The scholarly career of Troyer began, according to his own recollection, during the Flanders war in 1792, when he found a Polyglot Bible in an abandoned monastery and became interested in Arabic. In India he learned Hindustani, Tamil and Persian, later also Sanskrit. In Madras he introduced new, more exact methods of topographical survey and trained a generation of able surveyors. His Rājataraṅginī was an achievement, but because based on a defective manuscript basis also a failure.
Publications: “Remarks upon the second inscription of the Allahabad Pillar”, JASB 3, 1834, 118-123; “Lettre à M. E. Burnouf”, JA 2:16, 1835, 545-558 (about sandhi).
– Edited & translated with D. Shea: Radjatarangini. Histoire des Rois du Kachmír. 1-3. 24+584+657+ 727 p. P. 1840-52 (the first two fifths by Shea; also including an “Esquisse géographique et ethnographique du Kachmir, ancienne et moderne” by Troyer).

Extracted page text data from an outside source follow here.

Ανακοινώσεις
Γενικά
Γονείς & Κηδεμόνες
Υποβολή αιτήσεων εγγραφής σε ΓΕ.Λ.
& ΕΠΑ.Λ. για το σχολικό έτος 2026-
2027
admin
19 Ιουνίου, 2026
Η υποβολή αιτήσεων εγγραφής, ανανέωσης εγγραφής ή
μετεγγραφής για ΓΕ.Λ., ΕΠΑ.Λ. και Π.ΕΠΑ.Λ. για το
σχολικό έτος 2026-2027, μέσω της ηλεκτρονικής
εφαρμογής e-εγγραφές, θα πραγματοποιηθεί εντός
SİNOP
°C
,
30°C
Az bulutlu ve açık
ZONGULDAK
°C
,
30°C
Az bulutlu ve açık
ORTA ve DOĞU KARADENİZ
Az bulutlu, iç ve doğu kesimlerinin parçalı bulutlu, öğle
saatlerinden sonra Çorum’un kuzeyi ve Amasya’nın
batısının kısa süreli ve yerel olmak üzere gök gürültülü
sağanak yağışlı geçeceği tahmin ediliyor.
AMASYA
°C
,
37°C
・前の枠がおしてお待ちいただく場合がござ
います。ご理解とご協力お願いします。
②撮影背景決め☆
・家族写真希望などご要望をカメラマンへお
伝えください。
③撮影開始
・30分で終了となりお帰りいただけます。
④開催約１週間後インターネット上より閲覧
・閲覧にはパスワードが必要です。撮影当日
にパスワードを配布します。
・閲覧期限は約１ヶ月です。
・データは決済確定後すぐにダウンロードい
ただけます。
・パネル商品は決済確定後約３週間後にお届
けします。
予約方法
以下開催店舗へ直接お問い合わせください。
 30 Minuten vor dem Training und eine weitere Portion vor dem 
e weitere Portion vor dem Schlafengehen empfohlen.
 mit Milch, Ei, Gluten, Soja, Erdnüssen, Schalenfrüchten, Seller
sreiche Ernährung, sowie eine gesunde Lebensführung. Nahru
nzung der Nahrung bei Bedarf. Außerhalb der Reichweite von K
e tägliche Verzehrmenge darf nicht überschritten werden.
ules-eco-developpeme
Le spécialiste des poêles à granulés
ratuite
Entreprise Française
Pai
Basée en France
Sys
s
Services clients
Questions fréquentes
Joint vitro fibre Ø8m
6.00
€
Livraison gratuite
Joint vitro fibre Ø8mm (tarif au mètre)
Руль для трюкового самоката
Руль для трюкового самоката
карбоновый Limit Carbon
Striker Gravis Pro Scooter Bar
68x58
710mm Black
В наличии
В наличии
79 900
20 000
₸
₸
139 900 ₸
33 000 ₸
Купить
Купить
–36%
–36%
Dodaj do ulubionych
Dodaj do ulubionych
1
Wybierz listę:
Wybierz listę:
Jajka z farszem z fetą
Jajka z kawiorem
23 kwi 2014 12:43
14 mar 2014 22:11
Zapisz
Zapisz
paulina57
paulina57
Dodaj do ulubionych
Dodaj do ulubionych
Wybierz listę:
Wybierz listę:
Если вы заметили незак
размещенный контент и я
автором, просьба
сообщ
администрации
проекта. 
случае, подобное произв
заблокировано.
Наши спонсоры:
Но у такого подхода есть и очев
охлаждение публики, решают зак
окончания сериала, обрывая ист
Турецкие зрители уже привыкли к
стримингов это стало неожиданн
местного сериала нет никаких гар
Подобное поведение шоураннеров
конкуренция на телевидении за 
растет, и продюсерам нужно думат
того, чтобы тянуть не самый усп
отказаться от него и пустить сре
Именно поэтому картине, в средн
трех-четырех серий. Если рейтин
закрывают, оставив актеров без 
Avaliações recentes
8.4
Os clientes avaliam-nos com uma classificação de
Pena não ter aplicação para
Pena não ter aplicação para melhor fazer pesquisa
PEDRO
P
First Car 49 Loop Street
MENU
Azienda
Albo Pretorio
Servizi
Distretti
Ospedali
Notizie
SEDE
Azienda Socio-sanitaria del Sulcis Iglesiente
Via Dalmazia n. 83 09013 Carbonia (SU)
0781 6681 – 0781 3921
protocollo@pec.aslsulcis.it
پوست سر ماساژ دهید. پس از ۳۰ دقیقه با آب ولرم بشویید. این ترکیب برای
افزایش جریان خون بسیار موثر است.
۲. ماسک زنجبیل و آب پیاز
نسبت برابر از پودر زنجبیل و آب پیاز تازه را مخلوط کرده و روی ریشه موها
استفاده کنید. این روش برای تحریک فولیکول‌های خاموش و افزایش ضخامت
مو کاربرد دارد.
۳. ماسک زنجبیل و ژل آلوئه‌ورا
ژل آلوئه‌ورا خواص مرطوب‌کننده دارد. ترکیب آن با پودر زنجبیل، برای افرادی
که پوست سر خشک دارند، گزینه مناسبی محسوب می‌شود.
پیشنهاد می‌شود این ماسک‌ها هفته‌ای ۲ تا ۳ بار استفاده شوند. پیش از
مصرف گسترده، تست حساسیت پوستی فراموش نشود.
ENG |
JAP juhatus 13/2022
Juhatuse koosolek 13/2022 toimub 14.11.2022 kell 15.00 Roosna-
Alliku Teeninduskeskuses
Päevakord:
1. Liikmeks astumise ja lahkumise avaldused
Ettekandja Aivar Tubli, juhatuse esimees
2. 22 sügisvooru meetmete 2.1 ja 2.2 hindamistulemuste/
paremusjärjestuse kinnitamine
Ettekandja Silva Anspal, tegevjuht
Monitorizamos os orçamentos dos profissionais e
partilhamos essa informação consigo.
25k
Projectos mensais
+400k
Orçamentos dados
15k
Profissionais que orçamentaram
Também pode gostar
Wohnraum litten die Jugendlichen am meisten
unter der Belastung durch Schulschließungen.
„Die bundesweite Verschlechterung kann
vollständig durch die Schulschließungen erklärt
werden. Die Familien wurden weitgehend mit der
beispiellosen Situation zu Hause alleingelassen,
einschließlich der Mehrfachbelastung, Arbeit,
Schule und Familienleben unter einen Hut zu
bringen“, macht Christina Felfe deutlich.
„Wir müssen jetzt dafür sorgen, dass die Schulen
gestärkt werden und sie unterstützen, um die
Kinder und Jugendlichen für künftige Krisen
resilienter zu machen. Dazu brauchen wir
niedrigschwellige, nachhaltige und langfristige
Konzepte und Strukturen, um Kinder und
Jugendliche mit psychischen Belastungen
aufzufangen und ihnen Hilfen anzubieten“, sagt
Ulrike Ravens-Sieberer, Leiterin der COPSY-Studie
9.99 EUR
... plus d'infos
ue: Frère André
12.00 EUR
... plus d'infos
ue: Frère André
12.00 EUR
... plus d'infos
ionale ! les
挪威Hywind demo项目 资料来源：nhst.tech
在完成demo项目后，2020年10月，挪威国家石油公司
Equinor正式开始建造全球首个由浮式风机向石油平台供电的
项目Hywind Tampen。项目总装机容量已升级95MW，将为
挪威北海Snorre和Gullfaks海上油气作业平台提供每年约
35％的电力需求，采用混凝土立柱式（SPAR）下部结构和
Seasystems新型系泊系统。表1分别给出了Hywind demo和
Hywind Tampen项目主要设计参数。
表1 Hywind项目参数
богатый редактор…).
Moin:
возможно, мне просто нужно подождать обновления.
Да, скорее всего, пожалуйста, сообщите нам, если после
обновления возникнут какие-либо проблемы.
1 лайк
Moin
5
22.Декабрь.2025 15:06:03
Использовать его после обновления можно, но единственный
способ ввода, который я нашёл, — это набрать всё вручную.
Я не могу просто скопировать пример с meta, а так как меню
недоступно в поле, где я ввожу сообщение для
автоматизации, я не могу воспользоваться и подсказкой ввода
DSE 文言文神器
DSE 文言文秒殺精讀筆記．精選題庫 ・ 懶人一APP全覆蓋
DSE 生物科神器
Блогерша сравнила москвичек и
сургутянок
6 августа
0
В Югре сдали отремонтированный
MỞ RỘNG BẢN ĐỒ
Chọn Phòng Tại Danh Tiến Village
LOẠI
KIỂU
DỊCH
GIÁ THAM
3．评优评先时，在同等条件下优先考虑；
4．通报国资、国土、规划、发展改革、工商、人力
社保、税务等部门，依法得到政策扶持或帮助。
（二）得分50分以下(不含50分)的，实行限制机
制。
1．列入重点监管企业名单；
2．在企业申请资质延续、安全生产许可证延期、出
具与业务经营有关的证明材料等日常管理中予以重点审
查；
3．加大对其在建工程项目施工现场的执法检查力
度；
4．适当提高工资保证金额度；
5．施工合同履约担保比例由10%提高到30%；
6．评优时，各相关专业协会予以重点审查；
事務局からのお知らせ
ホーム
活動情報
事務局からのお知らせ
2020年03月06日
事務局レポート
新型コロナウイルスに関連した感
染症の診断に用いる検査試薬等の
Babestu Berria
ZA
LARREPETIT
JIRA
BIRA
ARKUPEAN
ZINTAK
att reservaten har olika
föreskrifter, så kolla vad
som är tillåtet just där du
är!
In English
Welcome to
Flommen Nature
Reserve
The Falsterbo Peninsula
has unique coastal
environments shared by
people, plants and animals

– Edited & translated: “Ananda-Lahari ou l’Onde de la Béatitude, hymne à Parvatî, attribué à Çag’kara Atcharya”, JA 3:12, 1841, 273-336 & 401-440; “Notice sur deux ms. de l’Hymne à Parvati, intitulé Ananda lahari, et remarques additionelles relatives à l’édition de cet hymne publiée dans le JA de 1841”, JA 4:9, 1847, 391-408.
– A review of the first vol. of the Rāmāyaṇa by Gorresio in JA 4:2, 1843, 230-263.
– Transl. from Persian: Dâbistân or the School of Manners. 1-3. Or. Tr. Fund. P. 1845 (began by David Shea), new ed. 1901.
– “Fragments du Humaïoun-nameh”, JA 4:13, 1849, 415-453.
– A manuscript history of the Austrian campaigns in the Netherlands, Germany and Italy in 1794.
Sources: Gosche, Wiss. Jahresber. der D.M.G. 1862-67, 62f.; *J. Mohl, JA 6:8, 1866, 13-18; A. Stein, “Notes on the Life and Labours of Captain Anthony Troyer”, JASB 3rd Ser., Letters 6, 1940, 45-59 (with important corrections to Mohl); information given in a letter by Peter Wyzlic (1996).